Das ist nicht unbedingt originell, aber es ist sehr gut gemacht, mit genauem Gespür für die Ästhetik des Gegenstands: Die Stimmen haben ein Geheimnis und sind perfekt auf die Bilder zugeschnitten.

Der zweite Clip, "CATS", ist zwar ebenfalls ein süßes Katzenvideo, aber zugleich sein Gegenstück: Zunächst sieht man Katzen-Abenteuer zu einem Walzer, einer ritualisiert-zeremoniellen Tanz-Musik, zu der eigentlich nichts schief gehen darf. Doch bald wird klar, dass es um genau diesen Kontrast geht. Es handelt sich nämlich um einen Zusammenschnitt von Katzen-Missgeschicken: Slapstick auf vier Pfoten.

Das Recht der Katzen auf Verarschung

Der Film zeigt Fehlleistungen der domestizierten Raubtiere, die für ihre Schwindelfreiheit, Höhenfestigkeit, Sprung- und Landefähigkeiten berühmt sind: Szenen, in denen sie die motorische Kontrolle verlieren, sind im Alltag eher selten. Wenn man mit diesen Tatzen, die über perfekten Grip verfügen, ausrutscht, dann nur auf menschgemachten, zu glattem Terrain.

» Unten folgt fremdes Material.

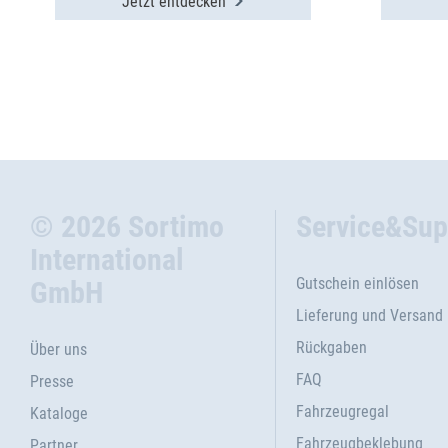
Jetzt entdecken
© 2026 Sortimo
Service&Sup
International
Gutschein einlösen
GmbH
Lieferung und Versand
Rückgaben
Über uns
FAQ
Presse
Fahrzeugregal
Kataloge
Fahrzeugbeklebung
Partner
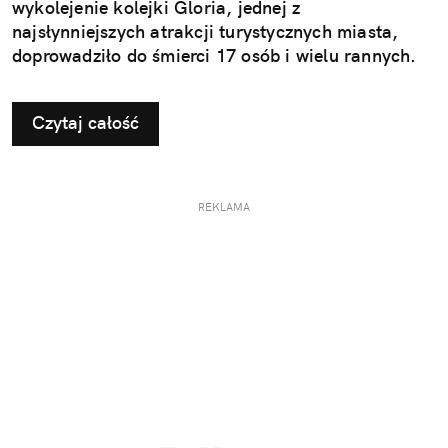
wykolejenie kolejki Gloria, jednej z
najsłynniejszych atrakcji turystycznych miasta,
doprowadziło do śmierci 17 osób i wielu rannych.
Czytaj całość
REKLAMA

Sind die Katzen-Unfälle ein Video für Katzenhasser? Nein, vorausgesetzt, dass die Tiere sich nicht verletzt haben, sehen wir eine besonders menschliche Würdigung des zweitliebsten Haustieres (Hunde sind einfach nicht zu schlagen): Schadenfreude, die sonst vor allem unter Menschen gepflegt wird, wird hier dem Tier zuteil. Auch Katzen haben ein Recht auf Verarschung.

Spektakulär scheitern kann ohnehin nur der, der etwas riskiert. Und manches gelingt ja: Eine Frau schleudert ihre Katze an die Decke, wo sie kopfüber wie eine Spinne kleben bleibt. Die Missgeschicke unterlaufen den Katzen aus Neugier und aus Überheblichkeit, wenn sie sich als überlegene Artisten einen Moment lang zu sicher fühlen. Unser Schmunzeln über die Fehlleistungen ist also grundiert vom Respekt vor den fantastischen felinen Fähigkeiten.

Am Ende von "CATS" greift eine Katze einen Schäferhund an, die alte Feindschaft. In "cat massage" massiert die Katze den Hund, eine wunderbar harmonische Auflösung der Gegensätze. Wir gucken uns beides gerne an und merken mal wieder, dass das Medium die Massage ist.